An on-time arrival standard in meetings can also help correct punctuality behaviors elsewhere.
No SmartPhone Zone
In surveys, studies, and conference rooms around the globe, one of the biggest complaints employees have of meetings is the lack of attention of those in the room. Putting a phone face down on the table doesn’t eliminate the distraction. Instead, it sends a signal to everyone in the room that the conversation is their most important focus until something else - anything else - pops up.
Pre-meeting cell phone use isn’t a winner either. With a team of talented people around the table, pre-meeting minutes allow an opportunity to connect personally and build better relationships with peers and leaders.
Consider making your meetings smartphone-free zones. Those that can’t attend because of other distractions or needs won’t be a cause of disruption. And those that are present can remain so.
Nothing is worse than carving out time for a meeting, only to realize that you or another person responsible for progress isn’t actually prepared to have a conversation. Not only does it waste valuable company resources, it can also contribute to an organizational infection.
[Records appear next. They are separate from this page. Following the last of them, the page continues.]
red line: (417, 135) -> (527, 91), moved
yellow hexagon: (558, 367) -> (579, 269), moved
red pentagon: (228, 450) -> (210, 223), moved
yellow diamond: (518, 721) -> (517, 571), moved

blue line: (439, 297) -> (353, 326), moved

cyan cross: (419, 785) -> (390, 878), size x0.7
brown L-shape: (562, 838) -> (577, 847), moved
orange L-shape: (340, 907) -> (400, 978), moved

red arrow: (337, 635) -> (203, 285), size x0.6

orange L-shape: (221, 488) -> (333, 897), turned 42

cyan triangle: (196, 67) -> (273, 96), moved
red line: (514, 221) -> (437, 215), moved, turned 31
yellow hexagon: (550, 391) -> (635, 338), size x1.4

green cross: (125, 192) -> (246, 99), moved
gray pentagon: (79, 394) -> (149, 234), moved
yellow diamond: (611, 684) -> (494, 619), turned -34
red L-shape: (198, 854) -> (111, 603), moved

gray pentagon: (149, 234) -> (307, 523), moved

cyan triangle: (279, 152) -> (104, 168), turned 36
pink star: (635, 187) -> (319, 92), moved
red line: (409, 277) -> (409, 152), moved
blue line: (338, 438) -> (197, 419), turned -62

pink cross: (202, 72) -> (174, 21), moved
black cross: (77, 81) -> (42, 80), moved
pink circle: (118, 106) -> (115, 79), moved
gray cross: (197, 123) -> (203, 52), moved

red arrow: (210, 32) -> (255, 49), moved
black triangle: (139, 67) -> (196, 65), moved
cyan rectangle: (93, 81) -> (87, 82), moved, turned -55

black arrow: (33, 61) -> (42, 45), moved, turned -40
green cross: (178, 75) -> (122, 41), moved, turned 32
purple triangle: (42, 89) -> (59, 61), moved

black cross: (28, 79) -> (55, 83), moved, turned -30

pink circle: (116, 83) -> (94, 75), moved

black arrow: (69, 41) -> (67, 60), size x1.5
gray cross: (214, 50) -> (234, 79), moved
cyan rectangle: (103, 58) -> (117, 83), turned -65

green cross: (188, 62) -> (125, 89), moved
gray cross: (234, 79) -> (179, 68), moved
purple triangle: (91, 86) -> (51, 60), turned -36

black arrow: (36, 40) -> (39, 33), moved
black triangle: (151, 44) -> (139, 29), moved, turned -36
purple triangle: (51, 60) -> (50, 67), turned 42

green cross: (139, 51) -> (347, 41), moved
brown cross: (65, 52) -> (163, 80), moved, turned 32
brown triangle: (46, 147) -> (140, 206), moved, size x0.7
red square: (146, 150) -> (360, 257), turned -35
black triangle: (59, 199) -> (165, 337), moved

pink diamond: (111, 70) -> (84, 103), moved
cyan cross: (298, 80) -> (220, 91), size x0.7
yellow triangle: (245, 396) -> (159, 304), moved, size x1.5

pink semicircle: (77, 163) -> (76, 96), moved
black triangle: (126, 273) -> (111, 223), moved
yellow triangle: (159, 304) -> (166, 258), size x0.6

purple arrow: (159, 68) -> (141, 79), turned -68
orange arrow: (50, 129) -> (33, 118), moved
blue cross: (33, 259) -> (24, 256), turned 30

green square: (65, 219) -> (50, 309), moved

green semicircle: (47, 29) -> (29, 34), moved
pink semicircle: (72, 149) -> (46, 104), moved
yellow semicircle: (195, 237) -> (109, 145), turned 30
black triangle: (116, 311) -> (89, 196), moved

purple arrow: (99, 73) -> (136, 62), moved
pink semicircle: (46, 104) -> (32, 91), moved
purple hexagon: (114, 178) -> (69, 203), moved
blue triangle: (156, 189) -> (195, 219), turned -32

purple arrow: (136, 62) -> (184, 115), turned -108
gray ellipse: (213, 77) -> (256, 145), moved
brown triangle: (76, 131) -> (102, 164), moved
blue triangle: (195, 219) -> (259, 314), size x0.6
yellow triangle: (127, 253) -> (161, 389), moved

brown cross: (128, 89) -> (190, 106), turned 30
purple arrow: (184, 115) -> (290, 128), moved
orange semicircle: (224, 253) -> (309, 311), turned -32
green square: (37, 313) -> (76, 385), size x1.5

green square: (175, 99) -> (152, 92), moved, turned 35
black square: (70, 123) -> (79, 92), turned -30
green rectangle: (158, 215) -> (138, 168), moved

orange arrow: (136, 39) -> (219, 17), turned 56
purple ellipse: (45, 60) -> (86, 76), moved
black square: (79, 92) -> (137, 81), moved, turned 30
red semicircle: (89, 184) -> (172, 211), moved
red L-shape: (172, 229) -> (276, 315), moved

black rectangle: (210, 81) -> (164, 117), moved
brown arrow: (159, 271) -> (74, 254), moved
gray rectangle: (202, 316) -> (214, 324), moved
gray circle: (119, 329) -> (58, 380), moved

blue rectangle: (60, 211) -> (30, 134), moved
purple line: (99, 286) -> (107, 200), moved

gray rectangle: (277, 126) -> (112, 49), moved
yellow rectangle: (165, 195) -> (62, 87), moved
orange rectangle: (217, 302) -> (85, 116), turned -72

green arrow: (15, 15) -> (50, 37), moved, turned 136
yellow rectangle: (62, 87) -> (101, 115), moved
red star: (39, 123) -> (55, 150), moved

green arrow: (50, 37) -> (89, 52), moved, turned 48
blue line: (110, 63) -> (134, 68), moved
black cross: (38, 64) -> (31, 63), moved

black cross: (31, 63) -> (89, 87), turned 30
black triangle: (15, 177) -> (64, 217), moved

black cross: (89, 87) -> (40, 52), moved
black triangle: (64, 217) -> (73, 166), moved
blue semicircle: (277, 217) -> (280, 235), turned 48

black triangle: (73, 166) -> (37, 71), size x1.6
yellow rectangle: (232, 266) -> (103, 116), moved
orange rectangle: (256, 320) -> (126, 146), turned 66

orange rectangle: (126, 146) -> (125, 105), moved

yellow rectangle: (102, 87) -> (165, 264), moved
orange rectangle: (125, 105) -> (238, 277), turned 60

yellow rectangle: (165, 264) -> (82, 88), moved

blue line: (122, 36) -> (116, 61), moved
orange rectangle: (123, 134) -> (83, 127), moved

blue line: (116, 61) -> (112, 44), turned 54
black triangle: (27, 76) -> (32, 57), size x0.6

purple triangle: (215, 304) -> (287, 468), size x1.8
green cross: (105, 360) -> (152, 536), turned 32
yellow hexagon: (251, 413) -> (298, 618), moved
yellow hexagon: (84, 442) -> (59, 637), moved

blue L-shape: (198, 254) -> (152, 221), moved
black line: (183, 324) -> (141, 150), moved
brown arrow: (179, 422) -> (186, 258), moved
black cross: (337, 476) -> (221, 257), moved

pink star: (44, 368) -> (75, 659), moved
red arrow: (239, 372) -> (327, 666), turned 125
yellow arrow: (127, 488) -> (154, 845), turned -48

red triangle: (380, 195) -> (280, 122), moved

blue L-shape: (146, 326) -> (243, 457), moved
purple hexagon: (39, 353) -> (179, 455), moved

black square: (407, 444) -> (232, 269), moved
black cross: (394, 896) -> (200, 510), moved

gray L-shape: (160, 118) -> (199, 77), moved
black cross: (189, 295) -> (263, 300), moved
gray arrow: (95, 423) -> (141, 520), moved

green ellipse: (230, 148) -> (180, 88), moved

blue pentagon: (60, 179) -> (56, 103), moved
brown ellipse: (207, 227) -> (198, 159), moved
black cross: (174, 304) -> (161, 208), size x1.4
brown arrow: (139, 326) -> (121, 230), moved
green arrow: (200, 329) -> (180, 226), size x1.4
Skirting through meetings and not being clear about their purpose or goals sets the tone that others’ time isn’t important and that poor time management prior to the meeting is also acceptable.
Some companies have encouraged richer dialogue by implementing pre-meeting practices, such as sharing an intended outcome, a personal high, a professional high, or a quick 5-minute social chat to get the wheels of participation turning.
It’s frustrating for a presenter or driver when dialogue is soft or non-existent. Most meetings’ purpose is to gather feedback, gain buy-in, get teams on the same page, or address challenges and opportunities - all of which require dialogue.
Setting standards for what meaningful participation means to your company can be enormously helpful in getting and keeping your people engaged.